Par un mémoire en défense, enregistré le 3 juillet 2023, le département du Nord, représenté par la Selarl Ressources publiques avocats, conclut au rejet de la requête et demande au tribunal de mettre à la charge de M. A la somme de 2 000 euros au titre de l’article L. 761-1 du code de justice administrative.
Il soutient que :
— il n’a commis aucune faute de nature à engager sa responsabilité ;
— les montants afférents à la perte de rémunération et à l’indemnité de licenciement sont surévalués ;
— la somme due au titre de l’absence de perception des tickets-restaurant constitue un préjudice incertain et surévalué ;
— M. A n’est pas fondé à demander le versement d’une somme au titre de l’indemnité spéciale des médecins, de l’indemnité de technicité des médecins et de la prime d’intéressement à la performance collective des services dès lors que ces primes ne sont pas applicables aux agents du département du Nord, faute de délibération en ce sens ;
— le préjudice moral allégué n’est pas entièrement établi et apparait surévalué.
Les parties ont été informées, en application des dispositions de l’article R. 611-7 du code de justice administrative, de ce que le jugement était susceptible d’être fondé sur un moyen relevé d’office, tiré de l’irrecevabilité des conclusions tendant à ce qu’il soit enjoint au département du Nord de procéder à la révision de la situation de M. A au titre de ses périodes d’engagement en qualité de vacataire du 1er février 1998 au 31 décembre 2019 et de régulariser les cotisations auprès des organismes sociaux et de retraite compétents dès lors qu’elles ne sont pas l’accessoire de conclusions à fin d’annulation d’une décision administrative et qu’elles n’ont pas pour objet de mettre fin à un comportement fautif persistant de la personne publique responsable ou d’en pallier les effets au sens de la jurisprudence du Conseil d’État du 12 avril 2022 société La Closerie n° 458176.
Des observations, enregistrées le 23 juin 2025, ont été présentées pour le département du Nord.
Vu les autres pièces du dossier.
Vu :
— la loi n° 83-634 du 13 juillet 1983 ;
— la loi n° 84-16 du 11 janvier 1984 ;
— la loi n° 84-53 du 26 janvier 1984 ;
— la loi n° 2005-843 du 26 juillet 2005 ;
— le décret n° 85-1148 du 24 octobre 1985 ;
— le décret n° 88-145 du 15 février 1988 ;
— le code de justice administrative.
Les parties ont été régulièrement averties du jour de l’audience.
Ont été entendus au cours de l’audience publique :
— le rapport de Mme Piou,
— les conclusions de Mme Grard, rapporteure publique,
— et les observations de M. A et celles de Me Fillieux, représentant le département du Nord.
Considérant ce qui suit :
1. M. A, médecin généraliste, a été recruté par le département du Nord, par contrat verbal, en vue d’effectuer des consultations au sein du centre de prévention santé de Lille, devenu service de prévention santé, à compter du mois de février 1998. Par un courrier du 19 décembre 2019, il a été informé de ce que ses fonctions prendraient fin au 31 décembre suivant.
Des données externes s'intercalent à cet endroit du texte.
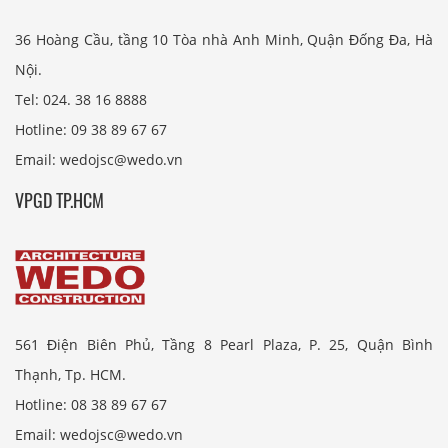
36 Hoàng Cầu, tầng 10 Tòa nhà Anh Minh, Quận Đống Đa, Hà
Nội.
Tel: 024. 38 16 8888
Hotline: 09 38 89 67 67
Email: wedojsc@wedo.vn
VPGD TP.HCM
561 Điện Biên Phủ, Tầng 8 Pearl Plaza, P. 25, Quận Bình
Thạnh, Tp. HCM.
Hotline: 08 38 89 67 67
Email: wedojsc@wedo.vn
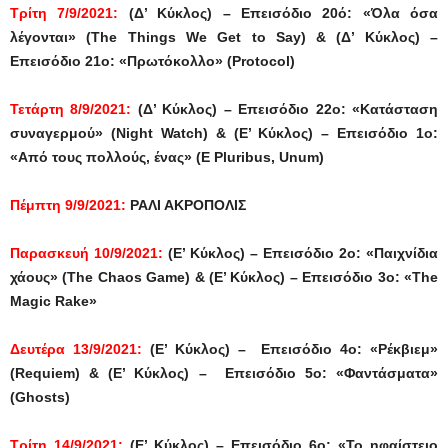
Τρίτη 7/9/2021:
(Δ’ Κύκλος) – Επεισόδιο 20ό: «Όλα όσα
λέγονται» (The Things We Get to Say) & (Δ’ Κύκλος) –
Επεισόδιο 21ο: «Πρωτόκολλο» (Protocol)
Τετάρτη 8/9/2021:
(Δ’ Κύκλος) – Επεισόδιο 22ο: «Κατάσταση
συναγερμού» (Night Watch) & (Ε’ Κύκλος) – Επεισόδιο 1ο:
«Από τους πολλούς, ένας» (E Pluribus, Unum)
Πέμπτη 9/9/2021:
ΡΑΛΙ ΑΚΡΟΠΟΛΙΣ
Παρασκευή 10/9/2021:
(Ε’ Κύκλος) – Επεισόδιο 2ο: «Παιχνίδια
χάους» (The Chaos Game) & (Ε’ Κύκλος) – Επεισόδιο 3ο: «The
Magic Rake»
Δευτέρα 13/9/2021:
(Ε’ Κύκλος) – Επεισόδιο 4ο: «Ρέκβιεμ»
(Requiem) & (Ε’ Κύκλος) – Επεισόδιο 5ο: «Φαντάσματα»
(Ghosts)
Τρίτη 14/9/2021:
(Ε’ Κύκλος) – Επεισόδιο 6ο: «Το ηφαίστειο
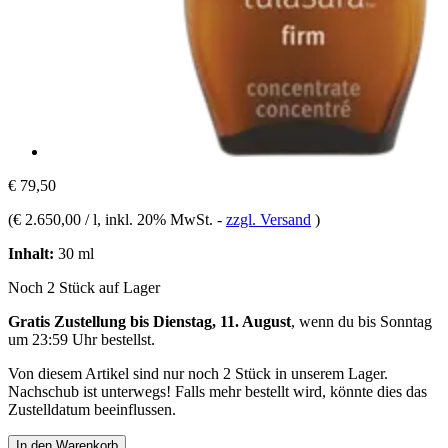
€ 79,50
(
€ 2.650,00 / l
, inkl. 20% MwSt.
-
zzgl. Versand
)
Inhalt:
30 ml
Noch 2 Stück auf Lager
Gratis Zustellung bis Dienstag, 11. August
, wenn du bis
Sonntag
um 23:59 Uhr
bestellst.
Von diesem Artikel sind nur noch 2 Stück in unserem Lager.
Nachschub ist unterwegs! Falls mehr bestellt wird, könnte dies das
Zustelldatum beeinflussen.
In den Warenkorb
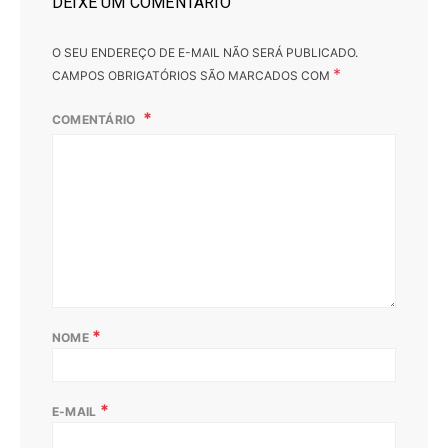
DEIXE UM COMENTÁRIO
O SEU ENDEREÇO DE E-MAIL NÃO SERÁ PUBLICADO.
*
CAMPOS OBRIGATÓRIOS SÃO MARCADOS COM
COMENTÁRIO
*
NOME
*
E-MAIL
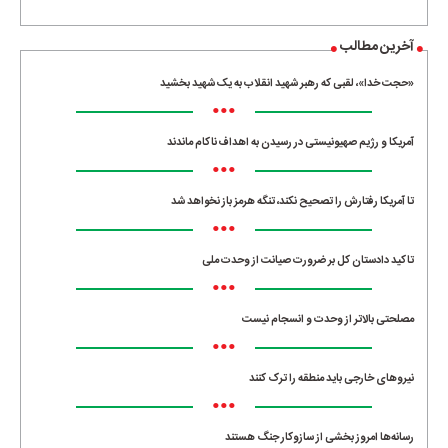
آخرین مطالب
«حجت خدا»، لقبی که رهبر شهید انقلاب به یک شهید بخشید
•••
آمریکا و رژیم صهیونیستی در رسیدن به اهداف ناکام ماندند
•••
تا آمریکا رفتارش را تصحیح نکند، تنگه هرمز باز نخواهد شد
•••
تاکید دادستان کل بر ضرورت صیانت از وحدت ملی
•••
مصلحتی بالاتر از وحدت و انسجام نیست
•••
نیروهای خارجی باید منطقه را ترک کنند
•••
رسانه‌ها امروز بخشی از سازوکار جنگ هستند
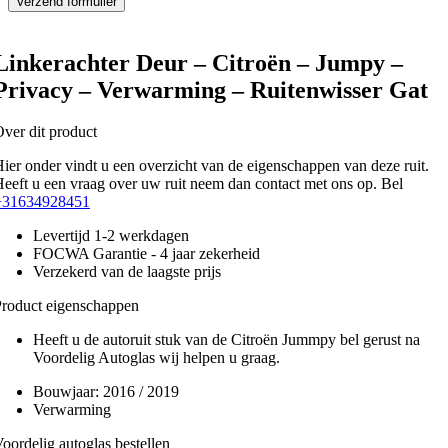
Linkerachter Deur – Citroën – Jumpy –
Privacy – Verwarming – Ruitenwisser Gat
ver dit product
ier onder vindt u een overzicht van de eigenschappen van deze ruit.
eeft u een vraag over uw ruit neem dan contact met ons op. Bel
+31634928451
Levertijd 1-2 werkdagen
FOCWA Garantie - 4 jaar zekerheid
Verzekerd van de laagste prijs
roduct eigenschappen
Heeft u de autoruit stuk van de Citroën Jummpy bel gerust na
Voordelig Autoglas wij helpen u graag.
Bouwjaar:
2016 / 2019
Verwarming
oordelig autoglas bestellen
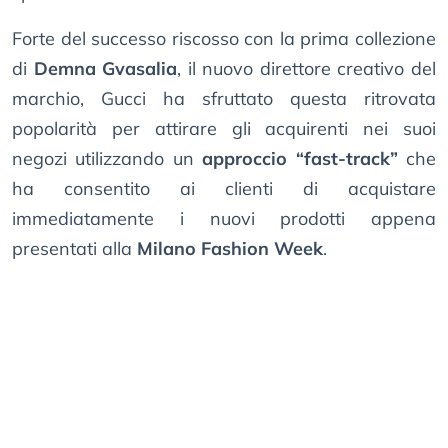
Forte del successo riscosso con la prima collezione
di
Demna Gvasalia
, il nuovo direttore creativo del
marchio, Gucci ha sfruttato questa ritrovata
popolarità per attirare gli acquirenti nei suoi
negozi utilizzando un
approccio “fast-track”
che
ha consentito ai clienti di acquistare
immediatamente i nuovi prodotti appena
presentati alla
Milano Fashion Week
.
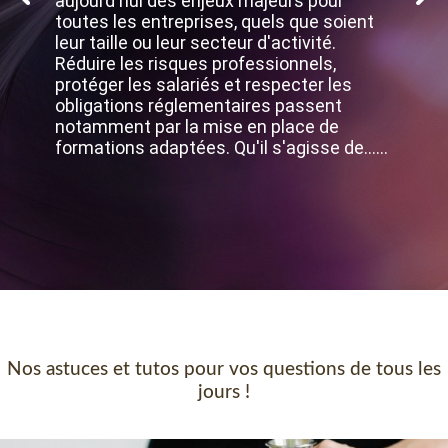
aujourd'hui des enjeux majeurs pour
toutes les entreprises, quels que soient
leur taille ou leur secteur d'activité.
Réduire les risques professionnels,
protéger les salariés et respecter les
obligations réglementaires passent
notamment par la mise en place de
formations adaptées. Qu'il s'agisse de…...
Nos astuces et tutos pour vos questions de tous les
jours !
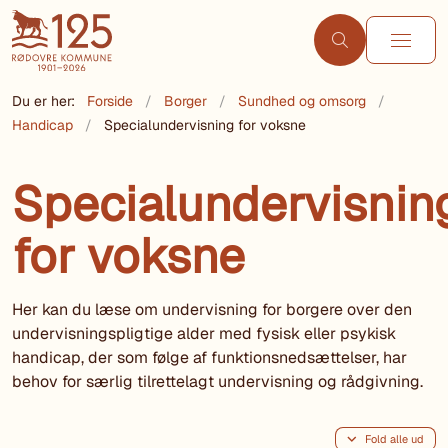
Du er her:
Forside
Borger
Sundhed og omsorg
Handicap
Specialundervisning for voksne
Specialundervisnin
for voksne
Her kan du læse om undervisning for borgere over den
undervisningspligtige alder med fysisk eller psykisk
handicap, der som følge af funktionsnedsættelser, har
behov for særlig tilrettelagt undervisning og rådgivning.
Fold alle ud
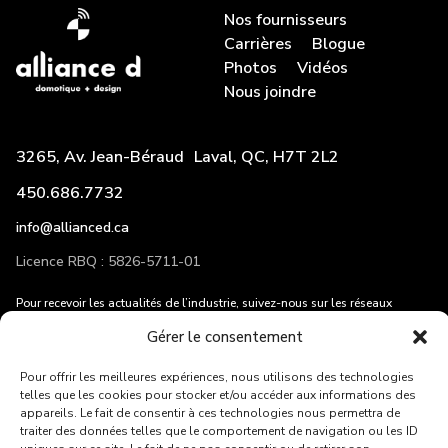
Nos fournisseurs
Carrières
Blogue
Photos
Vidéos
Nous joindre
3265, Av. Jean-Béraud Laval, QC, H7T 2L2
450.686.7732
info@allianced.ca
Licence RBQ : 5826-5711-01
Pour recevoir les actualités de l’industrie, suivez-nous sur les réseaux
sociaux et entrez votre adresse courriel!
Gérer le consentement
Pour offrir les meilleures expériences, nous utilisons des technologies
telles que les cookies pour stocker et/ou accéder aux informations des
appareils. Le fait de consentir à ces technologies nous permettra de
traiter des données telles que le comportement de navigation ou les ID
ENVOYER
Le 4 février 2022, l’intéressé a sollicité du département la régularisation de sa situation administrative et l’indemnisation des préjudices qu’il estime avoir subis du fait des fautes commises par le département dans la gestion de sa carrière. Le silence gardé pendant deux mois sur cette demande a fait naître une décision implicite de rejet. Par sa requête, M. A demande au tribunal, d’une part, d’enjoindre au département du Nord de procéder à la régularisation de sa situation en lui versant les sommes qu’il estime lui être dues au titre des fonctions assurées du mois de février 1998 au mois de décembre 2019 et de régulariser, le cas échéant, les cotisations correspondantes auprès des organismes sociaux et de retraite, et d’autre part, de condamner ce département au versement de la somme de 186 130,58 euros au titre des préjudices qu’il estime avoir subis.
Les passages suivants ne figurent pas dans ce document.